Taming a memory hog

I recently undertook a task for a client that involves generating a large amount of data. We're mostly a Java shop anymore, but Perl seemed like the best choice for the data munging necessary.

It was quite simple to implement the algorithm I was given. How this implementation would change over the course of the project has been a real learning experience for me.

Quick, non-NDA breaking overview of the project:
Create a set of data, with one entry of output corresponding to one line of input in a supplied file. Verify that there are no duplicate lines of data, and that the data conforms to its rules. The generated data tends to be quite large - 100,000 lines of input produces a 43MB output file.

First pass:
The first implementation I came up with read the entire input file into memory, then looped over it creating each line of data. Once all of the data was created, it was written to file.

The problems with this approach should be obvious. On created data sets of 10, 100, 1000, 10000, and 100000 entries, I noted that the time required to run and the memory used was a straight factor of ten. Creating 100,000 lines of data required ~65MB of memory. Not great, but not a showstopper either.
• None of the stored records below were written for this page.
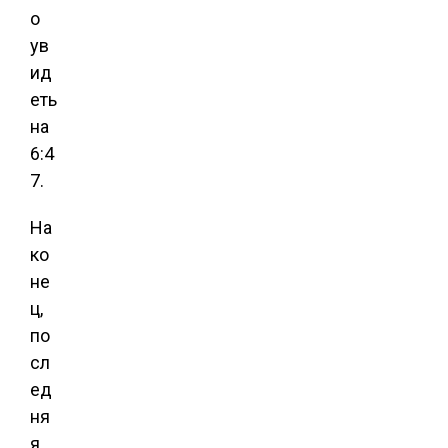
о
ув
ид
еть
на
6:4
7.
На
ко
не
ц,
по
сл
ед
ня
я,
Then, we got word that we would be creating 1,000,000 (yes, one meeelion) records at a time, far above the upper bound we had tested. At a straight factor of ten increase in memory, I could see that something would have to change.

Second pass:
For the second pass, I used a simple caching mechanism. The output file was created and held open for the duration of the script. Once the number of generated records in memory equalled 10,000 they were written to disk and the in memory storage undef'ed.

This little trick had the benefit of reducing the maximum memory footprint to around 8MB, while not increasing the run time noticably.

Third pass:
For the final iteration, I tackled the input file problem. Instead of reading the file into memory, then looping over it, I changed the code to read the data one line at a time. As each line was read, a record was created. In this manner, only one line of input and 10,000 records max are ever in memory at once. This final tweak brought the memory consumption down to 3MB max.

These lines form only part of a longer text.